Let $B'$ be the reflection of $B$ w.r.t. to $M$ i.e., $ABCB'$ is a parallelogram. We have that $\angle BB'A = \angle B'BC = \angle KBC = \angle BKD \implies KD\parallel B'A.$ This means that $$\frac{BC}{AB} = \frac{B'A}{AB} = \frac{KD}{DB} = \frac{KD}{DC}$$Also, $\angle KDC = \angle DCB = \angle DBC = \angle ABC.$ Therefore, $\triangle ABC \sim \triangle CDK,$ or $\angle KCD = \angle CAB,$ as desired.

Let $N$ be the midpoint of $BC$ and $MN \cap DK=L$. We have $BNM \sim KLM \sim KDB$ so \[\frac{KD}{DC}=\frac{KD}{DB}=\frac{LM}{KL}=\frac{NM}{BN}=\frac{AB}{BC}\]Also $\angle KDC=\angle ABC$ so $KDC \sim ABC$ $\implies \angle KCD=\angle BAC$

It is enough to prove that $ABC$ and $CDK$ triangles are similar.
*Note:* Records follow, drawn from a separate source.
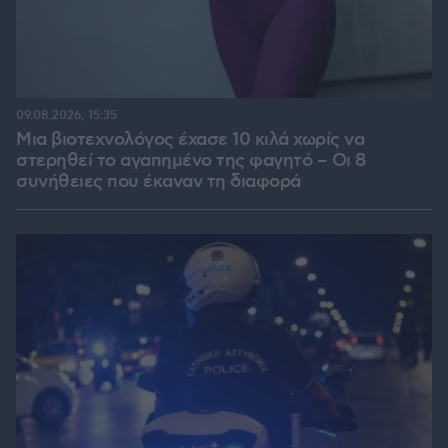
09.08.2026, 15:35
Μια βιοτεχνολόγος έχασε 10 κιλά χωρίς να
στερηθεί το αγαπημένο της φαγητό – Οι 8
συνήθειες που έκαναν τη διαφορά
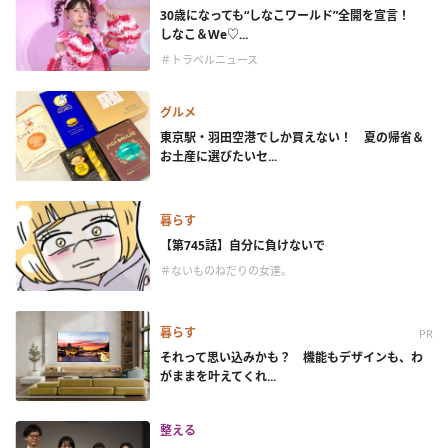
30歳になっても“しなこワールド”全開を宣言！
しなこ＆We♡...
＃トラベルニュース
グルメ
東京駅・羽田空港でしか買えない！ 夏の帰省＆
お土産に選びたいセ...
暮らす
【第745話】自分に負けないで
＃ないものねだりの女達。
暮らす
PR
それって思い込みかも？ 機能もデザインも、わ
がままを叶えてくれ...
整える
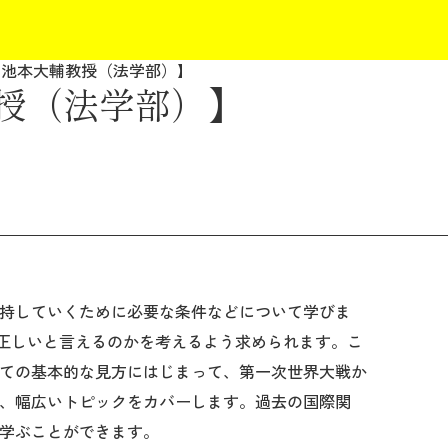
【池本大輔教授（法学部）】
授（法学部）】
持していくために必要な条件などについて学びま
が正しいと言えるのかを考えるよう求められます。こ
ての基本的な見方にはじまって、第一次世界大戦か
、幅広いトピックをカバーします。過去の国際関
学ぶことができます。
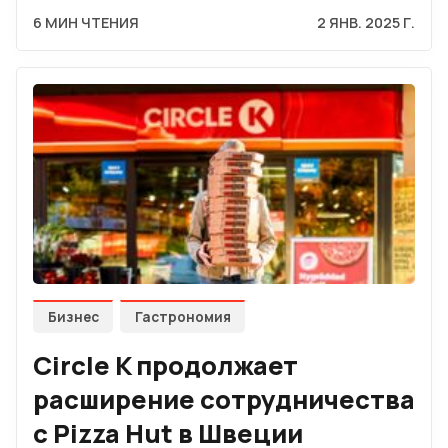
6 МИН ЧТЕНИЯ
2 ЯНВ. 2025 Г.
Бизнес
Гастрономия
Circle K продолжает
расширение сотрудничества
с Pizza Hut в Швеции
Since $\angle ABC=\angle DCB=\angle KDC$, we will finish by proving $DK/BC=DC/AB$. Let $MB \cap DC=T$ and $ AT\cap BC=L$, since $M$ is midpoint $AC$ we have $DL//AC$, then $DK/BC=BL/BC=BD/AB=DC/AB$ ($DK=BL$ because $BM$ passes through midpoint of $DL$), which completes the problem.